I’m creating a module to hold data for ~2000 entities at a time.
This could be position, inventories, health, etc.
There’s going to be a lot of data flying around, so I’m trying to find the best way of accessing/setting it.
ps. I’m optimising the hell out of this, hence the question:
Is it better to have a function inside the modulescript to get/set data in a module script, versus making the table accessable to other scripts and doing it from them?
.
Example:
-- ModuleScript
local Entities = {}
function module.Get(key)
return Entities[key]
-- Another Script
local entity = ModuleScript.Get(1)
Versus
-- ModuleScript
module.Entities = {}
-- Another Script
local entity = ModuleScript.Entities[1]
.
.
I’m aware of how ModuleScripts work, but not of their low level performance caveats.
Please don’t explain how ModuleScripts work
Thanks!
Well, not talking from experience, but I would suppose that accessing the data directly would be faster than using a function to do the same, though I am not sure.
Keep in mind that to do that you need to call a function, index a table, and return the value.
As opposed to simply indexing it.
Edit: Thanks for your input! :>
Dictionaries are great for dealing with a bunch of key-pair values that are unsorted, that’s why they’re used when storing data. It is easier to just use the player’s unique id to index a specific entry rather than iterating through an entire array and checking each entry for a match.
local dictionary = {}
--// I care about the keys so I use a dictionary
dictionary[13212721] = {Money = 32, Health = 100}
dictionary[21251241] = {Money = 51, 100}
print(dictionary[21251241])
Arrays are great when you want to have some data that needs to be grouped and sorted. For example say you have an array of greetings and when a player enters the game you want to choose a random greeting.
You don’t really care about individual greetings because they don’t have any unique properties. You would just generate a random number based on the array’s length and use that to index your greetings array.
local greetings = {"Hi!", "Hello!", "Welcome!"}
--// I don't care about the keys so I use an array
local myGreeting = greetings[math.random(#greetings)]
print(myGreeting)
Also, don’t worry too much about optimization because premature optimization is the root of all evil.

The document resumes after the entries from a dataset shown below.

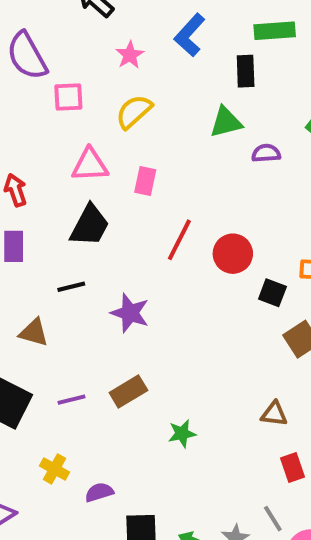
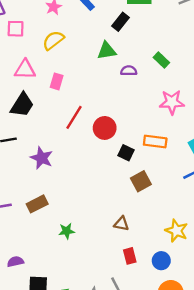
black rectangle: (246, 71) -> (121, 22), turned 36

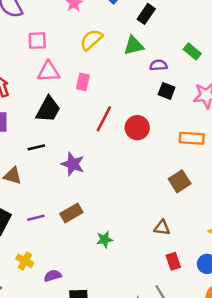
pink square: (16, 29) -> (37, 41), moved
yellow semicircle: (53, 40) -> (91, 40), moved
black square: (126, 153) -> (167, 91), moved

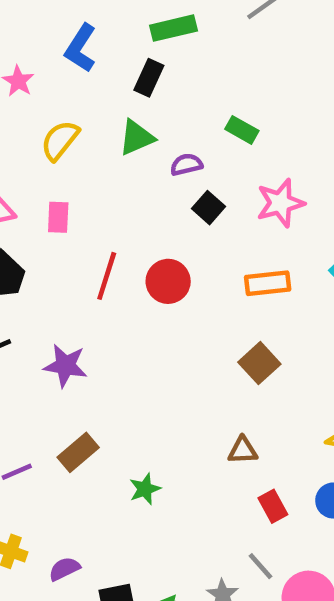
black square: (167, 91) -> (209, 208), turned 30

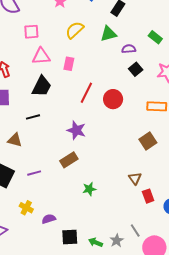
purple star: (65, 366) -> (76, 130), moved
brown triangle: (243, 450) -> (135, 178), turned 48
brown rectangle: (78, 452) -> (69, 160), moved
red rectangle: (273, 506) -> (148, 196), moved

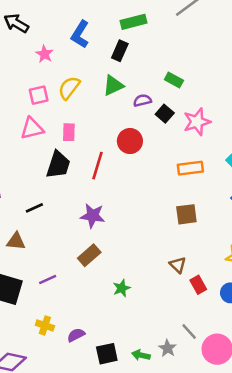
pink square: (31, 32) -> (39, 95), moved
black square: (136, 69) -> (165, 114), moved
black trapezoid: (42, 86) -> (58, 165), moved
red circle: (113, 99) -> (130, 141), moved
brown square: (148, 141) -> (186, 214), turned 36

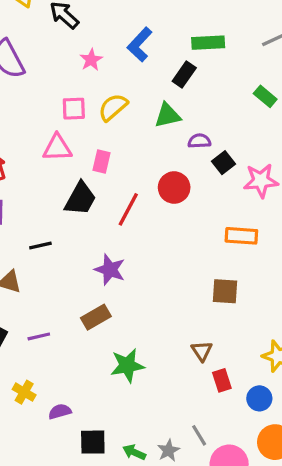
green rectangle: (174, 80) -> (265, 96), moved
green star: (122, 288) -> (127, 365), size x1.5

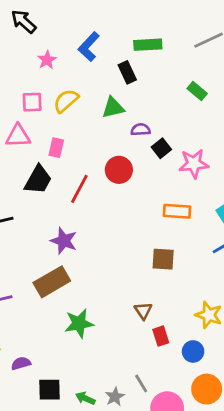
black rectangle: (184, 75) -> (127, 72), turned -60
brown rectangle: (96, 317) -> (52, 282), size x1.4

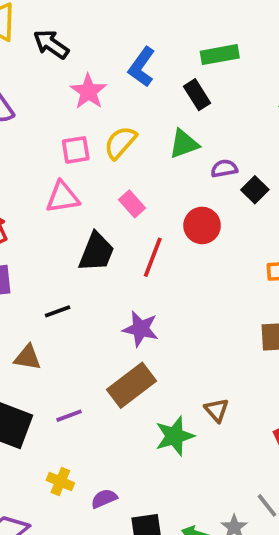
pink star: (47, 60) -> (88, 91), size x1.4
pink rectangle: (56, 148) -> (132, 204), moved, turned -48
brown triangle: (143, 311) -> (217, 410), moved

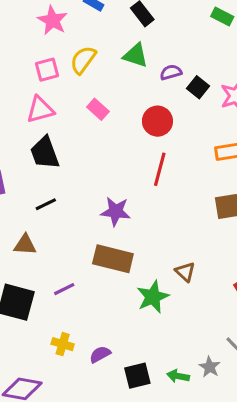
green triangle: (184, 144) -> (136, 55), turned 44
black trapezoid: (96, 252) -> (45, 153), moved, turned 144
red line: (153, 257) -> (160, 169), moved
brown rectangle: (131, 385) -> (113, 259), turned 57

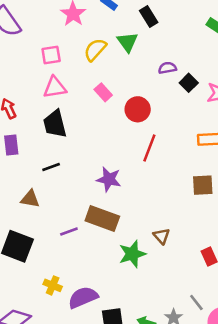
green triangle: (136, 55) -> (127, 42), moved, turned 30
pink square: (47, 70) -> (51, 55), moved
red circle: (157, 121) -> (138, 109), moved
purple line: (64, 289) -> (69, 231), moved
purple semicircle: (100, 354) -> (83, 297), size x1.6

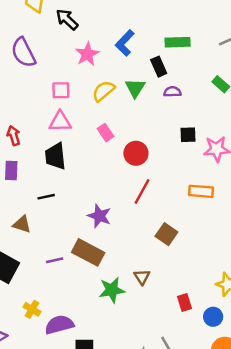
purple semicircle: (167, 68) -> (172, 92), moved
black square: (189, 83) -> (188, 135), turned 35
brown square: (203, 185) -> (166, 234), moved, turned 30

The second approach, where the Entities table is just returned by the ModuleScript, is the more performant approach. The first one adds an extra function call and isn’t required for your usage.
It is worth mentioning however that it’s an INCREDIBLY minor difference in terms of speed, so you’ll most likely never end up reaching a point where performance would be impacted by it. We’re talking hundreds or thousands of calls per second to see any sort of difference, and even that’s at a push.

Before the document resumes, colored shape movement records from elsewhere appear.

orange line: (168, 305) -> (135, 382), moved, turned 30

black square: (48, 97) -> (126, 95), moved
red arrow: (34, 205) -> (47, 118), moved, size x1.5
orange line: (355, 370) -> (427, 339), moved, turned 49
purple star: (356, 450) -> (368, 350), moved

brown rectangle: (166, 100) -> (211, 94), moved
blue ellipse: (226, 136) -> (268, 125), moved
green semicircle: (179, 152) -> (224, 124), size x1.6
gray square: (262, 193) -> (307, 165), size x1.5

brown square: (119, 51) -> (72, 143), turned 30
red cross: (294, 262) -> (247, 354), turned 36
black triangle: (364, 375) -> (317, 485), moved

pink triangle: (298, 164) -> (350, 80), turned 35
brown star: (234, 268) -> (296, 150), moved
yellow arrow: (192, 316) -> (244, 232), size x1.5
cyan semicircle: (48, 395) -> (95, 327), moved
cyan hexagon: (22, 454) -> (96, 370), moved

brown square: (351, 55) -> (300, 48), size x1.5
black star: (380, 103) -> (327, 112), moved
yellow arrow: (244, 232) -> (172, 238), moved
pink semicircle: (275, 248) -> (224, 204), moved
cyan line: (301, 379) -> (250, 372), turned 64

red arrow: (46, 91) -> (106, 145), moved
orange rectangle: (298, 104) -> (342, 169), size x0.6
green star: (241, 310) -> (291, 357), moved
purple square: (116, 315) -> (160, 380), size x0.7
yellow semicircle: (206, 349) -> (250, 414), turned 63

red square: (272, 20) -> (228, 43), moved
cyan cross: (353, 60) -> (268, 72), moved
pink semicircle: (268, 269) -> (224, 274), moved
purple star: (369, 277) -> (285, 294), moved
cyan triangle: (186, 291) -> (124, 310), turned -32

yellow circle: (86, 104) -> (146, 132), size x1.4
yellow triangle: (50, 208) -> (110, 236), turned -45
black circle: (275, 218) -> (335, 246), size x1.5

In short, the second approach is the fastest but the performance gain is very much negligible for 99% of cases where you’d use it.
I’m aware of the performance drag of hash tables, but shifting around keys ain’t possible Do you know if Luau caches the result of hash keys?
Thanks dude!
ps. Generally I’d agree premature optimisation is a poor idea, but this system will be working on an enormous scale [possibly 2000 requests a second].